• _Records provided_
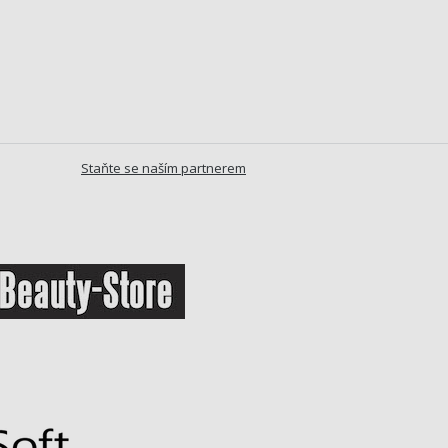
Staňte se naším partnerem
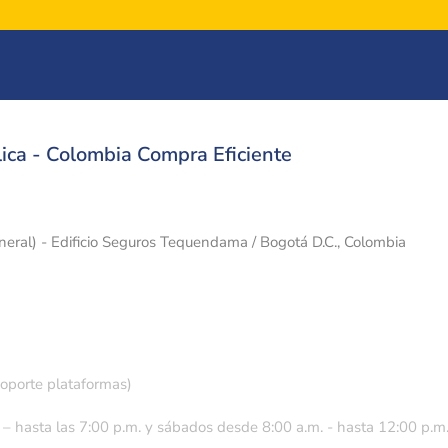
ica - Colombia Compra Eficiente
eneral) - Edificio Seguros Tequendama / Bogotá D.C., Colombia
soporte plataformas)
 – hasta las 7:00 p.m. y sábados desde 8:00 a.m. - hasta 12:00 p.m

• _Your goal_
Among the entries above, determine how many lines contain "Colombia", then output only that number.

• _Answer to this exercise_
2